What to produce.
Word for word, restate the records from their first line through the line with "exemption, must be", both ends included; omit each picture.
Data extracts below:
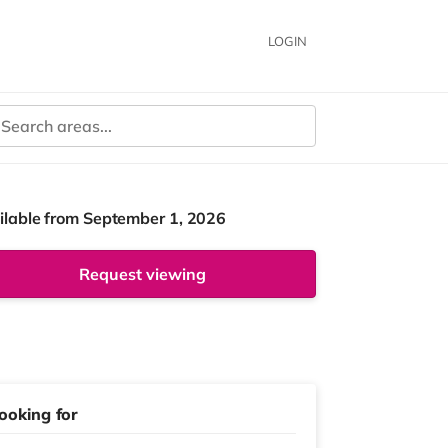
LOGIN
ilable from September 1, 2026
Request viewing
ooking for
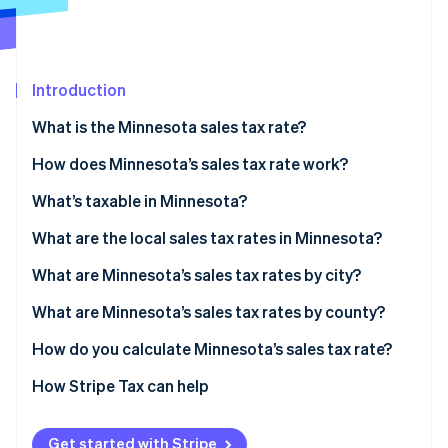
Partners
See what's ahead
Stripe App Marketplace
Radar
Fraud prevention
Introduction
Atlas
Start-up incorporation
What is the Minnesota sales tax rate?
Climate
Carbon removal
How does Minnesota’s sales tax rate work?
Identity
Economic nexus
What’s taxable in Minnesota?
Online identity verification
What are the local sales tax rates in Minnesota?
Minnesota sales tax range in 2026
What are Minnesota’s sales tax rates by city?
What are Minnesota’s sales tax rates by county?
Stripe Sessions 2026
See how Stripe is building the economic infrastructure 
How do you calculate Minnesota’s sales tax rate?
Watch now
How Stripe Tax can help
Get started with Stripe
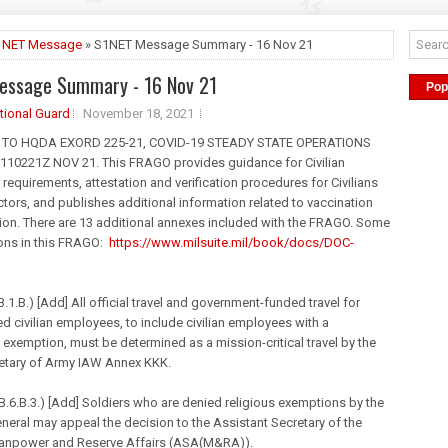
1NET Message
» S1NET Message Summary - 16 Nov 21
essage Summary - 16 Nov 21
Pop
tional Guard
November 18, 2021
9 TO HQDA EXORD 225-21, COVID-19 STEADY STATE OPERATIONS
 110221Z NOV 21. This FRAGO provides guidance for Civilian
 requirements, attestation and verification procedures for Civilians
tors, and publishes additional information related to vaccination
ion. There are 13 additional annexes included with the FRAGO. Some
ions in this FRAGO:
https://www.milsuite.
mil
/book/
docs/DOC-
.1.B.) [Add] All official travel and government-funded travel for
d civilian employees, to include civilian employees with a
 exemption, must be determined as a mission-critical travel by the
etary of Army IAW Annex KKK.
.6.B.3.) [Add] Soldiers who are denied religious exemptions by the
eral may appeal the decision to the Assistant Secretary of the
anpower and Reserve Affairs (ASA(M&RA)).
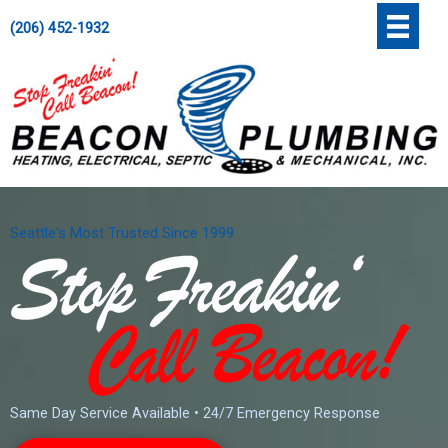
Skip
';
(206) 452-1932
to
content
Seattle's Most Trusted Since 1999
Same Day Service Available • 24/7 Emergency Response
End of Data extracts.
Solution for this task.
LOGIN
ilable from September 1, 2026
Request viewing
ooking for
Partners
See what's ahead
Stripe App Marketplace
Radar
Fraud prevention
Introduction
Atlas
Start-up incorporation
What is the Minnesota sales tax rate?
Climate
Carbon removal
How does Minnesota’s sales tax rate work?
Identity
Economic nexus
What’s taxable in Minnesota?
Online identity verification
What are the local sales tax rates in Minnesota?
Minnesota sales tax range in 2026
What are Minnesota’s sales tax rates by city?
What are Minnesota’s sales tax rates by county?
Stripe Sessions 2026
See how Stripe is building the economic infrastructure 
How do you calculate Minnesota’s sales tax rate?
Watch now
How Stripe Tax can help
Get started with Stripe
1NET Message
» S1NET Message Summary - 16 Nov 21
essage Summary - 16 Nov 21
Pop
tional Guard
November 18, 2021
9 TO HQDA EXORD 225-21, COVID-19 STEADY STATE OPERATIONS
 110221Z NOV 21. This FRAGO provides guidance for Civilian
 requirements, attestation and verification procedures for Civilians
tors, and publishes additional information related to vaccination
ion. There are 13 additional annexes included with the FRAGO. Some
ions in this FRAGO:
https://www.milsuite.
mil
/book/
docs/DOC-
.1.B.) [Add] All official travel and government-funded travel for
d civilian employees, to include civilian employees with a
 exemption, must be determined as a mission-critical travel by the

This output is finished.